Materials and methods

Creation of UAS-inducible SOD1 and SOD2 transgenes

Full-length SOD1 cDNA (RE52090) and SOD2 cDNA (GH02759) were obtained from the Drosophila Genome Resource Center. The sequences of PCR primers used for amplification and cloning are shown in Table S1. During PCR amplification of both SOD1 and SOD2, an EagI site was introduced near the 5′ end of the open reading frame (ORF), and an XbaI site was introduced near the 3′ end of the ORF to facilitate cloning into the pUASP-attB vector (Takeo et al. 2012). Additionally, a Cavener consensus sequence (CAAA) was introduced directly upstream of the ORF to promote ribosome binding and translation initiation (Cavener 1987). Clones were verified by sequencing and sent to Genetic Services, Inc. (Cambridge, MA) to generate transgenic flies with an insertion on the second chromosome at the attP40 landing site (Markstein et al. 2008). In addition, the pUASP-attB vector containing no insertion (p{UASP-EMPTY}) was also targeted to the attP40 site. A series of crosses were performed to generate stocks that contained an smc1 deletion on the third chromosome (smc1, denoted smc1Δ throughout the text) as well as one of the three p{UASP} insertions on the second chromosome.
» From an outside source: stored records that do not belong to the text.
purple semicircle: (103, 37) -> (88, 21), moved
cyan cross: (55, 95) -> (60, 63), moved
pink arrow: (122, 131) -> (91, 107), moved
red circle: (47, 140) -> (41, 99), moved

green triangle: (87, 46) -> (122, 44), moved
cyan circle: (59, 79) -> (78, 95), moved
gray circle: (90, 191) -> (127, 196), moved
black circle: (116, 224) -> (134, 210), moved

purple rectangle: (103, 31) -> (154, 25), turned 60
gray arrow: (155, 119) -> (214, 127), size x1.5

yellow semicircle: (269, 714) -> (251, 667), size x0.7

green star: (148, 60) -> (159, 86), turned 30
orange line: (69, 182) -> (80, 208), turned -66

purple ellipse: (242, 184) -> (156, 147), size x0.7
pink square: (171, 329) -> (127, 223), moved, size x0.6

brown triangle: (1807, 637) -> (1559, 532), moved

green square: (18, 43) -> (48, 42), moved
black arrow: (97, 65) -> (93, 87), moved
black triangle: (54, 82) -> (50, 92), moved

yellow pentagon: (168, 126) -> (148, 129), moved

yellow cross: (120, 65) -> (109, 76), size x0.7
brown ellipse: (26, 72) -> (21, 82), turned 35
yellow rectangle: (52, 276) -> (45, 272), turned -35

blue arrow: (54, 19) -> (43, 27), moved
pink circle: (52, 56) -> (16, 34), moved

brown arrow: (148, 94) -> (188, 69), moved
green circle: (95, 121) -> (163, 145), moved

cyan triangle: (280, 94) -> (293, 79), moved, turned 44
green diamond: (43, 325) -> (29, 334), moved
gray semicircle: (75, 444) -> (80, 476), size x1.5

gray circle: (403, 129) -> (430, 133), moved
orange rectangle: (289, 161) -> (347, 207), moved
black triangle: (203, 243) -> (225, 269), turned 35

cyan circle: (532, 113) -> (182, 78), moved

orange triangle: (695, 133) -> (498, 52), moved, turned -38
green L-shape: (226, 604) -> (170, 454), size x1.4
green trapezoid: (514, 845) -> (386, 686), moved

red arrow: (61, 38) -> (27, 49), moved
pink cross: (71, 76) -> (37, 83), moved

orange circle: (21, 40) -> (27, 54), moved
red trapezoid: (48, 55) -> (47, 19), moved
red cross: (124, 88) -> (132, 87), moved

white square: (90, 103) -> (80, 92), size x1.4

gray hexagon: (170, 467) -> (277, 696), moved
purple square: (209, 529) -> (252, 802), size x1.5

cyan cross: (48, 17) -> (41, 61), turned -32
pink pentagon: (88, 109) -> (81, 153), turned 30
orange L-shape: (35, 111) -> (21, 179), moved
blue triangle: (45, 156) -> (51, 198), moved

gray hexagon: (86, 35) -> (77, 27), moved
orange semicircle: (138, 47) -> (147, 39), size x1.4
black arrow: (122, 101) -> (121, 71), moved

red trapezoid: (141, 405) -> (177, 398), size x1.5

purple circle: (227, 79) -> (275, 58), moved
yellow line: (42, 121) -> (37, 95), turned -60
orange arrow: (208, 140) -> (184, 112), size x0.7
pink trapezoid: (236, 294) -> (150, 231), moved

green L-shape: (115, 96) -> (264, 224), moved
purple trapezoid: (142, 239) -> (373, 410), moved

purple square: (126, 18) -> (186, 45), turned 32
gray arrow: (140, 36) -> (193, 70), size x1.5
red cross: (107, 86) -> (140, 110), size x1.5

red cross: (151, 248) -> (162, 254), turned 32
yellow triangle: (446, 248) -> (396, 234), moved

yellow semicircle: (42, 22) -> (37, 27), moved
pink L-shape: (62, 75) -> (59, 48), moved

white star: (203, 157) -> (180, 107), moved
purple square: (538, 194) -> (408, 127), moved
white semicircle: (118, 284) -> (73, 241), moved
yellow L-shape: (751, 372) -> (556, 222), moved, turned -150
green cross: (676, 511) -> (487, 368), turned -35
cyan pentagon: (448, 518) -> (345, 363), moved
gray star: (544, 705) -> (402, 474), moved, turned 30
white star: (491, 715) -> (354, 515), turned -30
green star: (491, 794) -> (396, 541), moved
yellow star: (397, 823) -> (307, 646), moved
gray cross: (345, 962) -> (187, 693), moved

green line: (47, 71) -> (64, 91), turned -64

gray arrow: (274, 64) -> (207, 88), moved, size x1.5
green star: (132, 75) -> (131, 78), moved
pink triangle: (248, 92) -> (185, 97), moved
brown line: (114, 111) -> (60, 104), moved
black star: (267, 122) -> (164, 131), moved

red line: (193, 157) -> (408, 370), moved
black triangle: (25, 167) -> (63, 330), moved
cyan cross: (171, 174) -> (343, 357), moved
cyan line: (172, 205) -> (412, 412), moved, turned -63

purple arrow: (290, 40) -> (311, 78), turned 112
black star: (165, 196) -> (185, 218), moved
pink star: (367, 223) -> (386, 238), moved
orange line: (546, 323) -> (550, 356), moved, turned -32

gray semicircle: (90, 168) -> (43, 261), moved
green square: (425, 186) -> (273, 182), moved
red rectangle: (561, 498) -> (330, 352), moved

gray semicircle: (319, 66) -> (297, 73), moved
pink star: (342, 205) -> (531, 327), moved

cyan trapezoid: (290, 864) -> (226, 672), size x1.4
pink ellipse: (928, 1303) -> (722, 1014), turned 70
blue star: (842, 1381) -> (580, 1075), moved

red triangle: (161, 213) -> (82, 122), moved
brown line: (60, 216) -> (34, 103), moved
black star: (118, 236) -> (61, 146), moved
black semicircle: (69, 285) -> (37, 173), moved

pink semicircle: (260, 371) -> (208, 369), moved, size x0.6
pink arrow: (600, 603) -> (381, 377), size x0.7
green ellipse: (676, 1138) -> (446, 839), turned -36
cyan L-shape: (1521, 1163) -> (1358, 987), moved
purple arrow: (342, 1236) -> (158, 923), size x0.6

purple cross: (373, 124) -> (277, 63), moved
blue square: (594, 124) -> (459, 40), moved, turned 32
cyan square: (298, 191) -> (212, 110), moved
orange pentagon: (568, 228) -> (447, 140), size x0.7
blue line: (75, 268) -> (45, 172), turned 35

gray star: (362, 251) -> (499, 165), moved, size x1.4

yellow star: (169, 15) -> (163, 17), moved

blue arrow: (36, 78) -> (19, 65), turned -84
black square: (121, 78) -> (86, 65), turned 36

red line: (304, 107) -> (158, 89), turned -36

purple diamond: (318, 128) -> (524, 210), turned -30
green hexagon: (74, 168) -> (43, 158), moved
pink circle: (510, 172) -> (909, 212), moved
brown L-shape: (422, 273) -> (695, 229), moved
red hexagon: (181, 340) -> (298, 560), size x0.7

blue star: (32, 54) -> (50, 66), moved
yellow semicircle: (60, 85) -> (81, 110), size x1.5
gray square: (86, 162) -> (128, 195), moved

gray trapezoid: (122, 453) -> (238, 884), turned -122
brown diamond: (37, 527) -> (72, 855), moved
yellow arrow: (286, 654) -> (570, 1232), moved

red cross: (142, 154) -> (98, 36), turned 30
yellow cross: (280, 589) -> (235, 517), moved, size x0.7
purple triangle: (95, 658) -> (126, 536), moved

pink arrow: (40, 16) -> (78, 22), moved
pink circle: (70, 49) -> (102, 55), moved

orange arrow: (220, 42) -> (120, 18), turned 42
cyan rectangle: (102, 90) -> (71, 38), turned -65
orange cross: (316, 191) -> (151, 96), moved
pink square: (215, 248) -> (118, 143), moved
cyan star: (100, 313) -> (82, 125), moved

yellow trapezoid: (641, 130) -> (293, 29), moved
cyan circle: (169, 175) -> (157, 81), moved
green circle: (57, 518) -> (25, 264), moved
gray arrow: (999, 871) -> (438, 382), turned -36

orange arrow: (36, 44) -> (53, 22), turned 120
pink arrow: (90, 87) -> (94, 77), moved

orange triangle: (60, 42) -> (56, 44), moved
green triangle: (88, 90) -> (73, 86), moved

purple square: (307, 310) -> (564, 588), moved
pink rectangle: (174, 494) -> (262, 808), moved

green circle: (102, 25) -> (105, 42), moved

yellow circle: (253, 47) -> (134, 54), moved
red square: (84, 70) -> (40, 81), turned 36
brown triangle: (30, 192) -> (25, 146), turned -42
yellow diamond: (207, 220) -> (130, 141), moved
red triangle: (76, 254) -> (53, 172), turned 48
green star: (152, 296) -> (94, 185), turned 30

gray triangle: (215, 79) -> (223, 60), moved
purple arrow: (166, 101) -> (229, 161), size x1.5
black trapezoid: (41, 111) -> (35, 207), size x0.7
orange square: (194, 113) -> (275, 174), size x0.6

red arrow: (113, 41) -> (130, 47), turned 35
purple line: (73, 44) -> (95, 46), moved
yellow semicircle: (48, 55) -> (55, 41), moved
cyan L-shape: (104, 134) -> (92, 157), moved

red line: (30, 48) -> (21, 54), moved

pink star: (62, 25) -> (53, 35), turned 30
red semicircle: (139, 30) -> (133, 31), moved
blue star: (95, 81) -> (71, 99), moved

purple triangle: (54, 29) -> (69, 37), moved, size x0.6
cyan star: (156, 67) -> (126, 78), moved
Please see Table S2 for the full genotype of these three p{UASP}; smc1Δ/TM3, Ser stocks: I-550, I-523, and I-522.

Age-dependent NDJ assays

All flies were reared on standard cornmeal molasses food and kept in a humidified incubator at 25 °C. Table S2 contains a list of fly stocks and genotypes used in this study. To generate the females tested in the age-dependent NDJ assay (see Fig. 1), y/BY; +; D/TM3, Sb (I-479) males were crossed to y w; +; mtrm P{matα-GAL4}/TM3, Sb (W-073) virgins, and y w/BY; +; mtrm P{matα-Gal4}/TM3, Sb male progeny were crossed to virgins containing a p{UASP-EMPTY}, p{UASP-SOD1}, or p{UASP-SOD2} insertion on the second chromosome and heterozygous for an smc1 deletion allele on the third chromosome (p{UASP}; smc1Δ/TM3 Ser, I-550, I-523, or I-522 respectively). Virgins corresponding to one of the genotypes shown in Fig. 1 (y w/y; +/p{UASP}; P{matα-Gal4}/smc1Δ) were collected over an 8–10-h period and kept in vials with yeast overnight. The next day, virgins were split into two groups, transferred to laying bottles and subjected to a four-day regimen to generate either “aged” or “non-aged” oocytes. A detailed description of this experimental regimen is described in Subramanian and Bickel (2008) and the general procedure is outlined in Fig. S1. Briefly, approximately 120 virgins and an equal number of X^Y, v f B (C-200) males were placed in a laying bottle to generate females with “non-aged” oocytes. To generate “aged” oocytes, the same number of virgins was added to a laying bottle, but without males. Every 24 h, fresh glucose plates with yeast paste were supplied and the plates that were removed were photographed to document egg laying, or lack thereof. At the end of 4 days, females from each treatment group were placed in vials with fresh X^Y, v f B males to assay for meiotic NDJ. A typical experiment yielded 10 vials for each treatment (aged and non-aged) with 10 virgins and 5 fresh males per vial. Parents were transferred to new vials every 24 h to generate “broods” of progeny. Three 24-h broods of progeny were scored for each NDJ test. For each brood, vials were scored and tabulated individually. In addition, aged and non-aged treatments were performed twice for each genotype, and these are included as a block effect in the statistical analysis.

Fig. 1

Genotypes used in the age-dependent NDJ assays. Note that for all three genotypes, the indicated p{UASP} insertion resides at the attP40 landing site on the second chromosome. Flies should differ only in the level of SOD1 or SOD2 expressed in their germlines. Flies are heterozygous for the smc1 deletion allele (smc1Δ) as well as a mutant allele of the matrimony (mtrm) gene. The expression of the matα-Gal4 driver begins in region 3 of the germarium, after cohesion has been established, and continues throughout meiotic prophase (Weng et al. 2014)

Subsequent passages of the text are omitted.